It is a flowchart which shows the manufacturing method of the biofuel which concerns on one Embodiment of this invention. BRIEF DESCRIPTION OF THE DRAWINGS It is a perspective view (1) which shows the biofuel (circular rod shape) which concerns on one Embodiment of this invention. It is a perspective view (2) showing a biofuel (block rod shape) concerning one embodiment of the present invention. It is a perspective view (3) which shows the biofuel (slice shape) which concerns on one Embodiment of this invention.

  DETAILED DESCRIPTION In order to more fully and clearly disclose the technical means of the present invention and the effects achievable thereby, the present invention will be described in detail in conjunction with the disclosed accompanying drawings and symbols.

  Reference is made to FIGS. As shown in FIGS. 1 to 4, according to the biofuel of the present invention and the method for producing the same, after discarding the discarded polyurethane foam, the non-halogen flame retardant of a certain ratio is sufficiently mixed and toxic even when it is burned. Get a biofuel without it.

  By adding a fixed ratio of non-halogen flame retardant (flame retardant) to the polyurethane foam, it is possible to reduce the bonding with the external gas when the polyurethane foam is burned and to suppress the generation of toxic gas. However, if the addition ratio of the non-halogen flame retardant is too high, the polyurethane foam can not be burned, so the addition ratio is appropriately adjusted, and an optimum addition ratio can be obtained by experiments. The predetermined amount of the non-halogen flame retardant is 5 to 35% by weight, and the polyurethane foam can be naturally burned and can be used as a fuel.

  The above-mentioned biofuel can be formed into a solid biofuel when heated and pressurized and formed. If the tackiness of the polyurethane foam is not favorable, after re-adding 5 to 35% by weight of a non-halogen flame retardant and 2 to 6% by weight of a pressure-sensitive adhesive (pressure-sensitive adhesive is an aqueous resin) in crushed polyurethane foam A solid biofuel is obtained which is heated and pressurized and shaped so that no toxic gas is generated when it is burned.

  However, although the above-described biofuel can be manufactured by a plurality of steps, it will be described below based on a preferred embodiment. The method for producing a biofuel of the present invention includes the following steps (a) to (e).

(A) Grinding: The polyurethane foam is crushed by a crushing apparatus.
(B) Mixing: While placing the crushed polyurethane foam in a stirrer, a fixed ratio of non-halogen flame retardant is added and mixed thoroughly with a stirrer to obtain a mixture.
(C) Molding: The mixture is placed in a molding apparatus and subjected to heat and pressure and molding to obtain a molding.
(D) Injection: The above-mentioned molded product is placed in a granulator and the biofuel is heated and injected.
(E) Cutting: cutting the biofuel to a predetermined length.

  Reference is made to FIGS. As shown in FIGS. 1 to 3, first, in the crushing step (a), the polyurethane foam material collected by waste is placed in a crushing apparatus (for example, a chamfering machine, a crushing machine, etc.), and subjected to crushing treatment to obtain fine powder. After crushing into granules, the crushed polyurethane foam is placed in a stirring device to perform the mixing step (b), and a fixed ratio of non-halogen flame retardant is added to the polyurethane foam in the stirring device. The above-mentioned non-halogen flame retardant is 5 to 35% by weight, which is thoroughly mixed by a stirrer to obtain a mixture. A spherical mixer etc. are utilized for the stirring apparatus mentioned above. Here, the obtained mixture may be a powdery biofuel.

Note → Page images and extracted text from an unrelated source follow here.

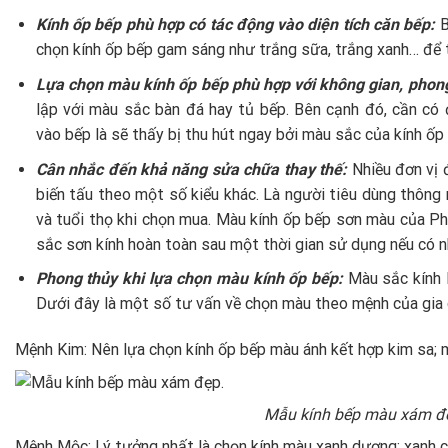
Kính ốp bếp phù hợp có tác động vào diện tích căn bếp:
B
chọn kính ốp bếp gam sáng như trắng sữa, trắng xanh… để 
Lựa chọn màu kính ốp bếp phù hợp với không gian, phon
lập với màu sắc bàn đá hay tủ bếp. Bên cạnh đó, cần có 
vào bếp là sẽ thấy bị thu hút ngay bởi màu sắc của kính ốp
Cân nhắc đến khả năng sửa chữa thay thế:
Nhiều đơn vị 
biến tấu theo một số kiểu khác. Là người tiêu dùng thông 
và tuổi thọ khi chọn mua. Màu kính ốp bếp sơn màu của P
sắc sơn kính hoàn toàn sau một thời gian sử dụng nếu có n
Phong thủy khi lựa chọn màu kính ốp bếp:
Màu sắc kính 
Dưới đây là một số tư vấn về chọn màu theo mệnh của gia 
Mệnh Kim: Nên lựa chọn kính ốp bếp màu ánh kết hợp kim sa;
Mẫu kính bếp màu xám đ
Mệnh Mộc: Lý tưởng nhất là chọn kính màu xanh dương; xanh c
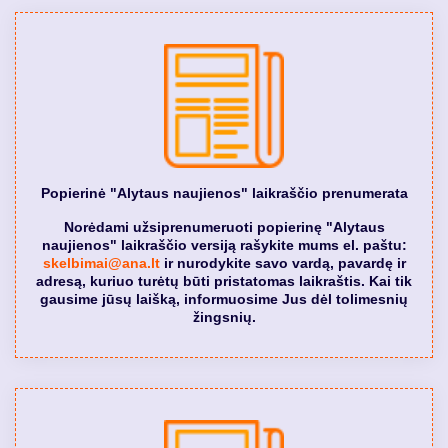
Popierinė "Alytaus naujienos" laikraščio prenumerata
Norėdami užsiprenumeruoti popierinę "Alytaus
naujienos" laikraščio versiją rašykite mums el. paštu:
skelbimai@ana.lt
ir nurodykite savo vardą, pavardę ir
adresą, kuriuo turėtų būti pristatomas laikraštis. Kai tik
gausime jūsų laišką, informuosime Jus dėl tolimesnių
žingsnių.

  When waste solid fuel is required, the mixture is placed in a forming apparatus such as a two-roll mill or a kneader and heated and pressurized, and (c) a forming step is performed. Therefore, high-density moldings are obtained. Subsequently, after performing the injection step (d), the above-mentioned molded product is placed in a granulating apparatus (granulator) and heated and injected, and various shapes (for example, spherical, rod-like, block-like, slice-like, granular) Etc.) is obtained (shown in FIGS. 2 to 4). Further, the biofuel 1 described above can be subjected to (e) cutting step according to the required length, and the size of the biofuel 1 can be adjusted to the length necessary for combustion.

  However, the density of the mixed plastic is increased, and the biofuel 1 having favorable injection molding effect is obtained, and (d) in the injection step, when the molding is placed on the granulator, a predetermined amount of adhesive is put together. Place the adhesive into the molding and heat inject the biofuel. Here, the predetermined amount of the adhesive is 2 to 6% by weight. Since the aqueous resin is employed for the above-mentioned adhesive, it can be molded cleanly without being separated.

As understood from the above, the biofuel of the present invention and the method for producing the same have the following advantages (1) to (3) as compared with the prior art.
(1) By adding a non-halogen flame retardant (flame retardant) to the polyurethane foam, it is possible to effectively suppress the generation of toxic gas and toxic substance when burning.
(2) Flame retardants are important auxiliaries that reduce the generation of smoke and toxic gases, increase the flame retardancy of combustibles or combustibles, and prevent the foam material from becoming flammable or flammable. The polyurethane foam can be reduced to combine with external gases when it burns, reducing the generation of toxic gases and achieving non-toxic combustion.
(3) A pressure-sensitive adhesive can be added to increase the density and injection molding effect of the mixed molded product, and a biofuel having high tackiness can be manufactured.

1 biofuel a crushing step b mixing step c molding step d injection step e cutting step

The present invention relates to a regenerated fuel and a method of manufacturing the same, and more particularly to a regenerated fuel and a method of manufacturing the same that manufactures a highly economical regenerated fuel from a foam material.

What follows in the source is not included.